Intensiv für unsere Patienten

Die interdisziplinäre Intensivstation des Clemenshospitals verfügt über 16 komplett ausgestattete Intensivpflegeplätze und betreut ca. 1.400 Patienten im Jahr. Wir behandeln in einem breiten Spektrum Patienten aus allen operativen sowie konservativen Fachrichtungen.

Die Intensivstation behandelt im operativen Bereich Patienten der Kliniken für Neurochirurgie, Thoraxchirurgie, Unfallchirurgie, Orthopädie, Handchirurgie und Sportmedizin, Allgemein-, Viszeral- und Gefäßchirurgie sowie der Klinik für Gynäkologie. Im konservativen Bereich sind es die Kliniken für  Inneren Medizin, die  Klinik für Pneumologie und die Klinik für Onkologie und Hämatologie.

Unser Pflegekonzept

Im Mittelpunkt unserer Intensivpflege steht das Wohlergehen des Patienten. Wir richten deshalb unsere pflegerische Betreuung ganzheitlich auf unsere Patienten und deren Angehörige aus. Wir betreuen sie nach den neusten pflegerischen und medizinischen Erkenntnissen und Methoden in der Organisationsform der Bezugspflege. Wir berücksichtigen dabei christlich-ethische sowie ökonomische Werte und Normen. Die Bezugspflege verstehen wir als eine Beziehung von Mensch zu Mensch. Die Pflege umfasst die Schritte des Pflegeprozesses, bei dem die Pflegebedürftigkeit des Patienten festgestellt wird und daraus die Pflegeziele formuliert werden.

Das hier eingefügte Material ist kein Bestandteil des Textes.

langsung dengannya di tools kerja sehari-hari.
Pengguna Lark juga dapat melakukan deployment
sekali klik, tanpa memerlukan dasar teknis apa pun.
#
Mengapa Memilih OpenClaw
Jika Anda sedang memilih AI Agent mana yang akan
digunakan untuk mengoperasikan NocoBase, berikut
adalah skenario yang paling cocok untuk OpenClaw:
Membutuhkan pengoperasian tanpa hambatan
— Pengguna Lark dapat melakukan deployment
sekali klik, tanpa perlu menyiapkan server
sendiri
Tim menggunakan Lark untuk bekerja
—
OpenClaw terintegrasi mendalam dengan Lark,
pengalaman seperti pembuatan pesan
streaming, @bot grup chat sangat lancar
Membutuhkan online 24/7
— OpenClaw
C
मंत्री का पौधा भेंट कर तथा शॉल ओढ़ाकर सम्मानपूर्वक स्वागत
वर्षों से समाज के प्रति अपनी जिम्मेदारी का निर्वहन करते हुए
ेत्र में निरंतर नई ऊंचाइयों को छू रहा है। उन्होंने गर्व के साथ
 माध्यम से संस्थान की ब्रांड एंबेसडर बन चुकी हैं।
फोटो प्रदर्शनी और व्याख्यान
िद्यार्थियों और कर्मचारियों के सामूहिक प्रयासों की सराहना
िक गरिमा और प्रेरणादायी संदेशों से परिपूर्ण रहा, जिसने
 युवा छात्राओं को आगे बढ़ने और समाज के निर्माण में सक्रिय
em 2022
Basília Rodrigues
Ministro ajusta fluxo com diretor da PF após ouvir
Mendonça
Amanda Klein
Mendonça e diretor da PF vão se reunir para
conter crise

Um der Individualität des Patienten gerecht zu werden, konzentrieren sich die Pflegenden auf die Erfassung der Bedürfnisse der Patienten und deren Angehörigen. Darüber hinaus ist die Einbeziehung des sozialen Umfeldes des Patienten ein wesentlicher Bestandteil der professionellen Pflege. Unser Bemühen ist es, den Aufenthalt unserer Patienten, als auch deren Angehörigen trotz dominierender Technik so angenehm wie möglich zu machen. Im Sinne einer aktivierenden Pflege erhalten die Patienten Unterstützung und Hilfe bei allen Lebensaktivitäten (Nancy Roper) bzw. Aktivitäten des täglichen Lebens (Liliane Juchli), die professionell dokumentiert und evaluiert werden. Wir integrieren Pflegetechniken wie die Basale Stimulation und Kinästhetik in die Pflege.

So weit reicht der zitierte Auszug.